Exploring completeness in clinical data research networks with DQe-c

Abstract Objective To provide an open source, interoperable, and scalable data quality assessment tool for evaluation and visualization of completeness and conformance in electronic health record (EHR) data repositories. Materials and Methods This article describes the tool’s design and architecture and gives an overview of its outputs using a sample dataset of 200 000 randomly selected patient records with an encounter since January 1, 2010, extracted from the Research Patient Data Registry (RPDR) at Partners HealthCare. All the code and instructions to run the tool and interpret its results are provided in the Supplementary Appendix. Results DQe-c produces a web-based report that summarizes data completeness and conformance in a given EHR data repository through descriptive graphics and tables. Results from running the tool on the sample RPDR data are organized into 4 sections: load and test details, completeness test, data model conformance test, and test of missingness in key clinical indicators.

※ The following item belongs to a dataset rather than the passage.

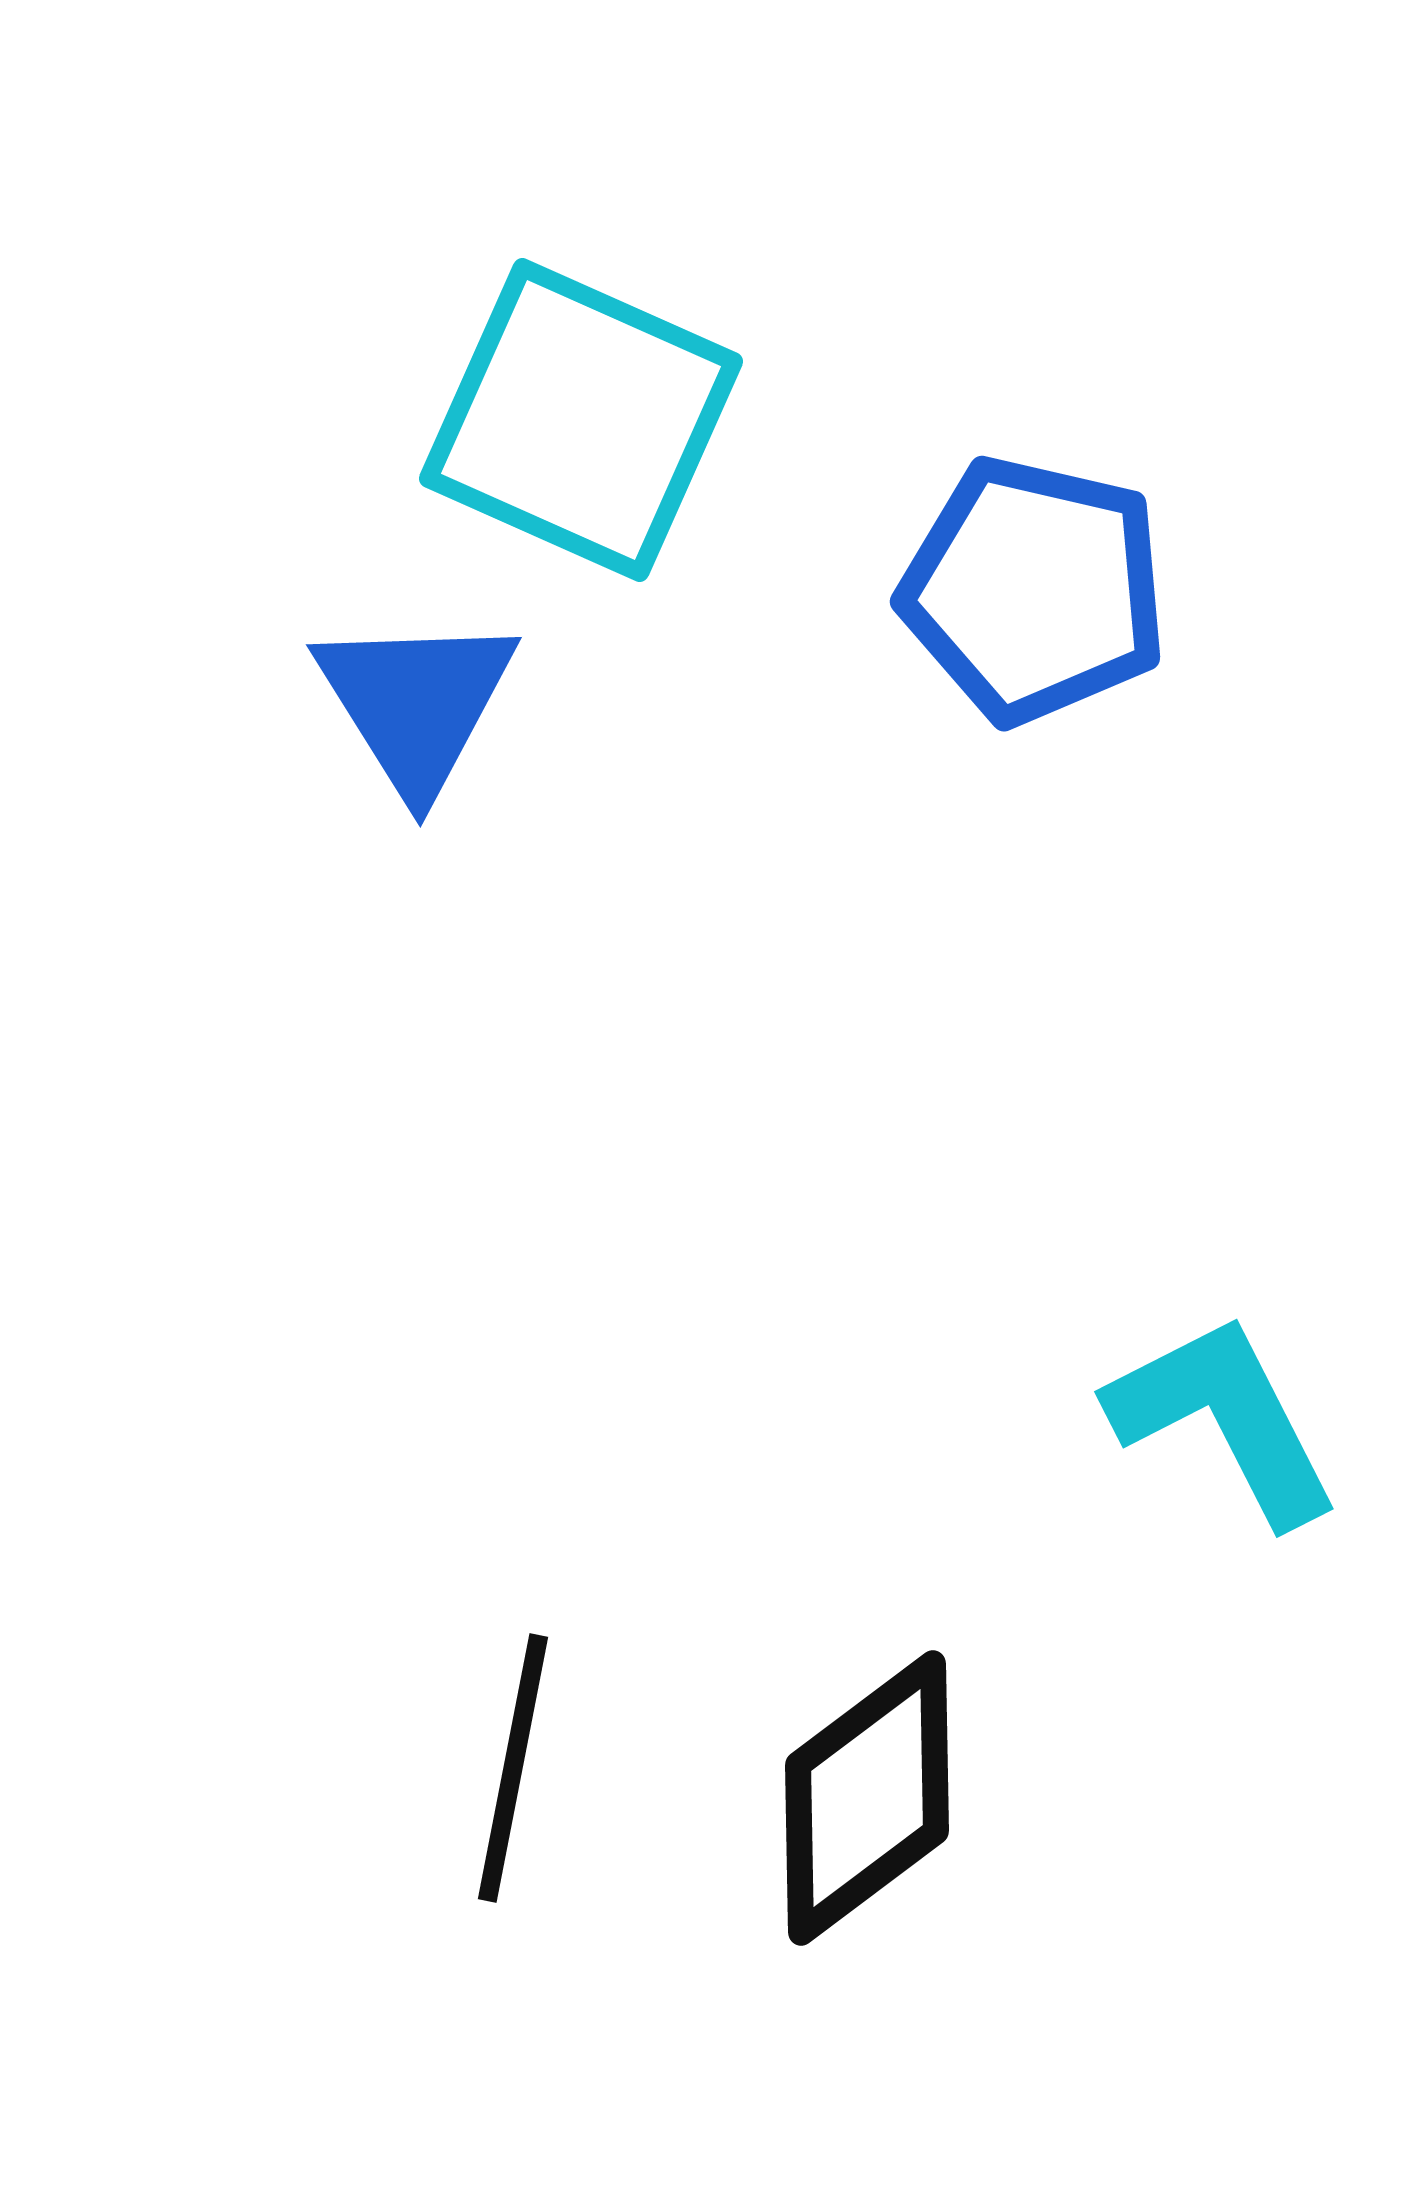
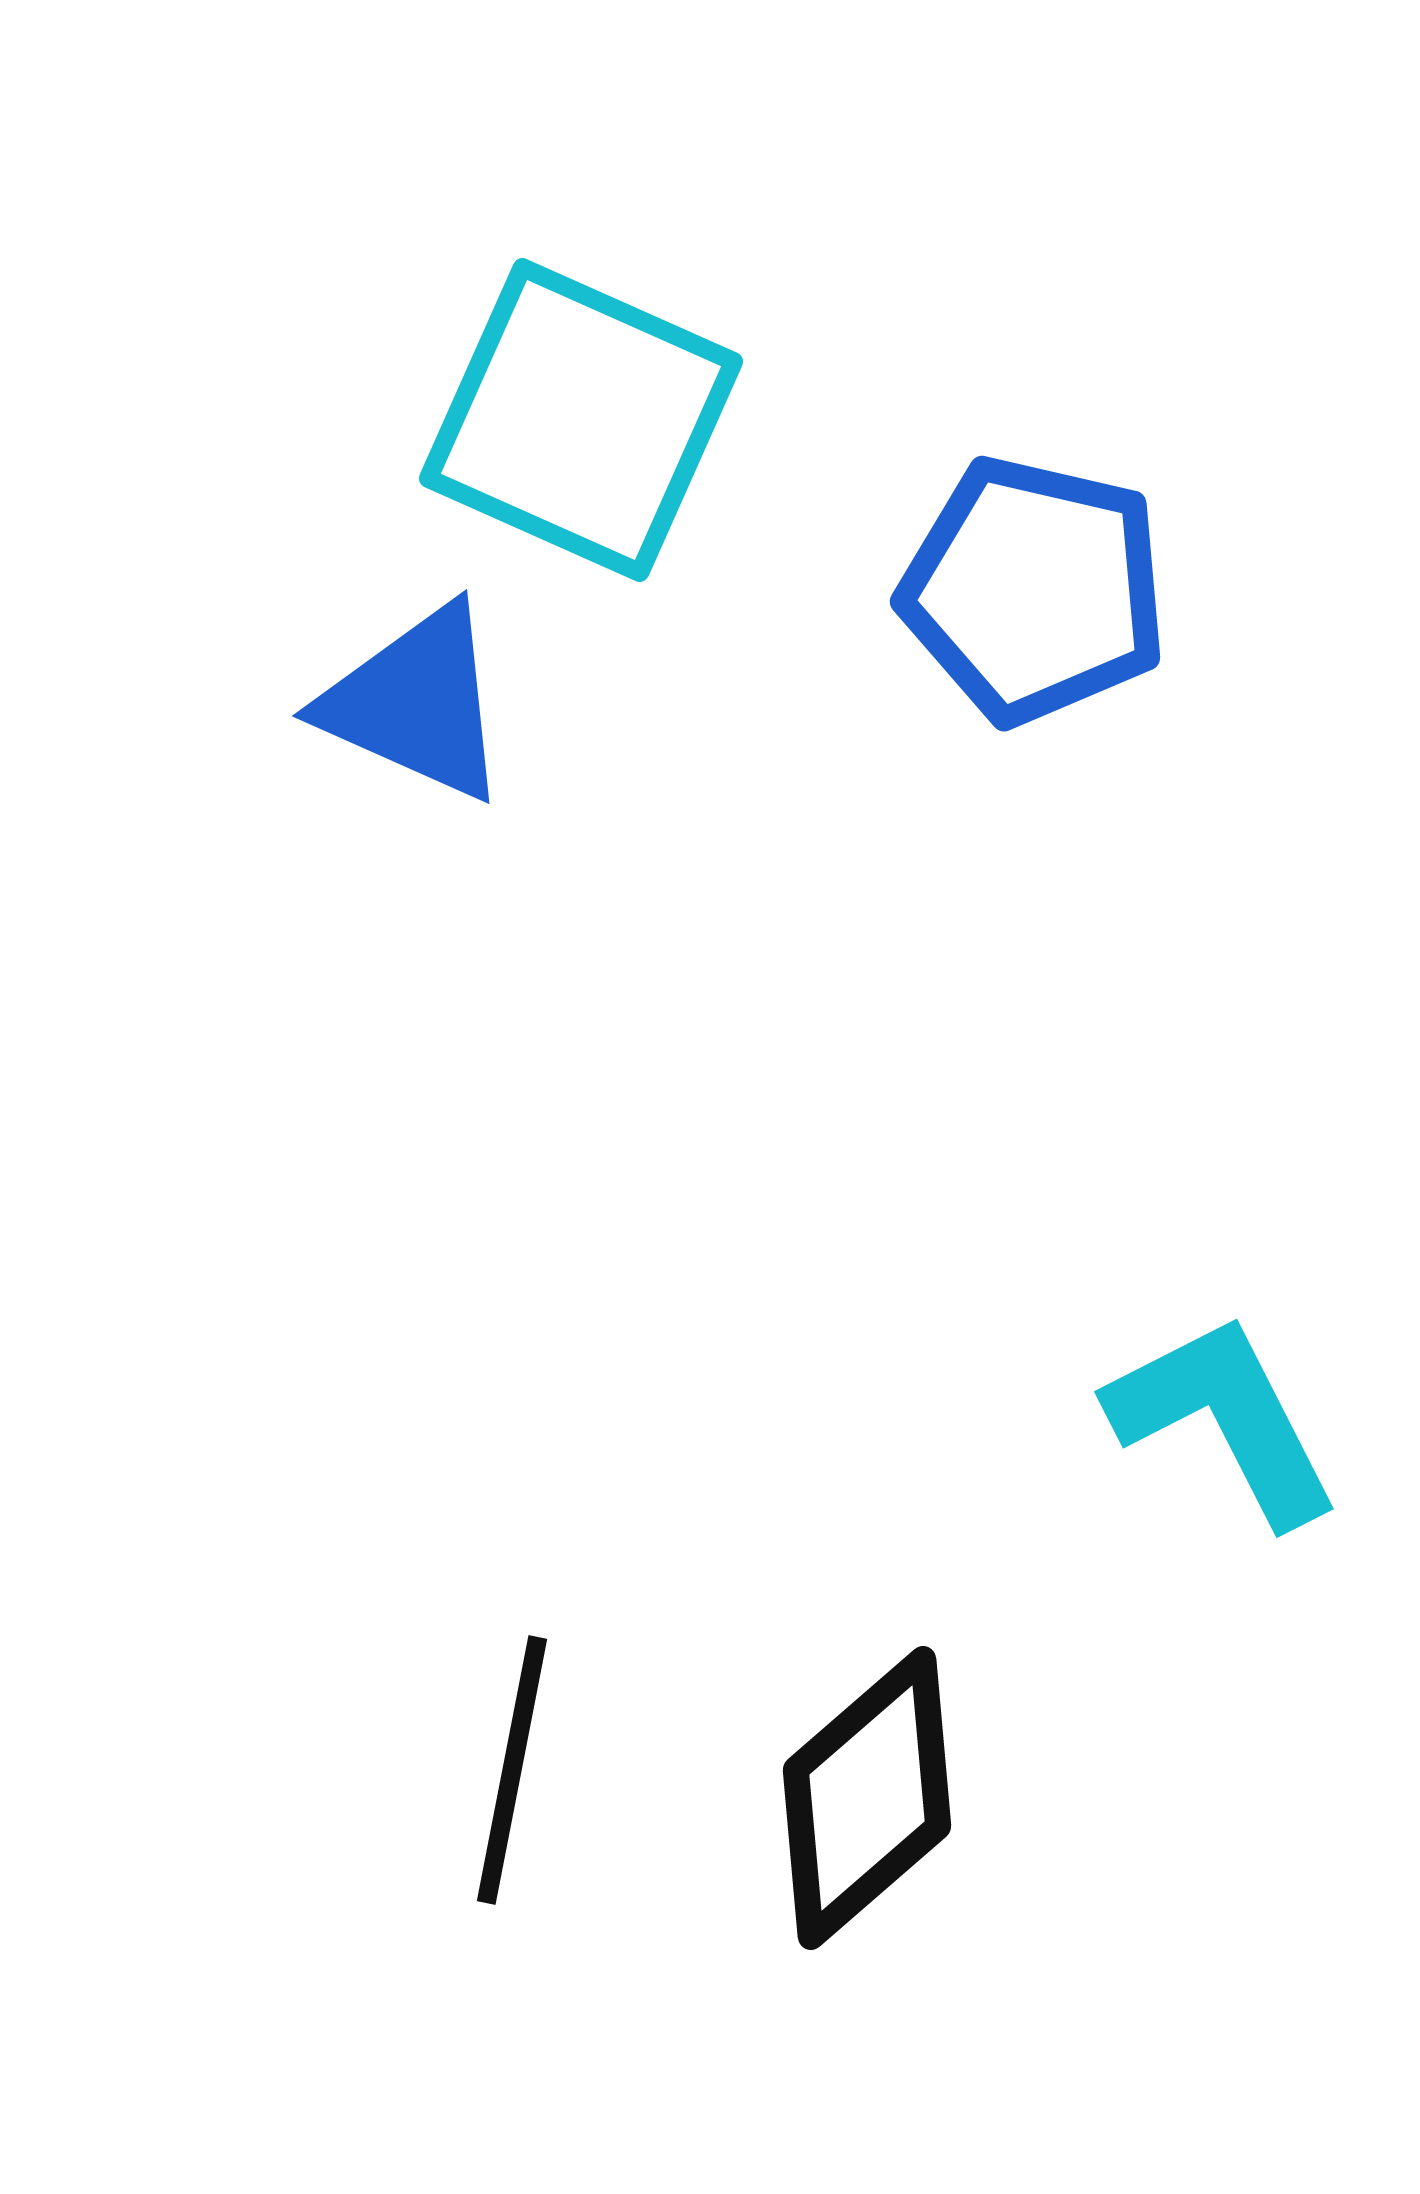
blue triangle: rotated 34 degrees counterclockwise
black line: moved 1 px left, 2 px down
black diamond: rotated 4 degrees counterclockwise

Discussion Open science, interoperability across major clinical informatics platforms, and scalability to large databases are key design considerations for DQe-c. Iterative implementation of the tool across different institutions directed us to improve the scalability and interoperability of the tool and find ways to facilitate local setup. Conclusion EHR data quality assessment has been hampered by implementation of ad hoc processes. The architecture and implementation of DQe-c offer valuable insights for developing reproducible and scalable data science tools to assess, manage, and process data in clinical data repositories.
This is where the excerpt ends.